## ACTIVITY
The copy must match the data word for word and contain no pictures.

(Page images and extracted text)
---+---

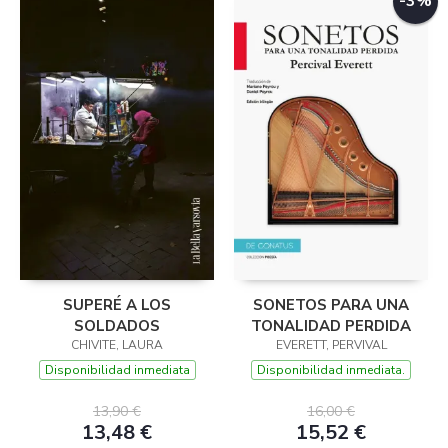
-3%
SUPERÉ A LOS
SONETOS PARA UNA
SOLDADOS
TONALIDAD PERDIDA
CHIVITE, LAURA
EVERETT, PERVIVAL
Disponibilidad inmediata
Disponibilidad inmediata.
13,90 €
16,00 €
13,48 €
15,52 €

---+---

## SOLUTION BELOW
-3%
SUPERÉ A LOS
SONETOS PARA UNA
SOLDADOS
TONALIDAD PERDIDA
CHIVITE, LAURA
EVERETT, PERVIVAL
Disponibilidad inmediata
Disponibilidad inmediata.
13,90 €
16,00 €
13,48 €
15,52 €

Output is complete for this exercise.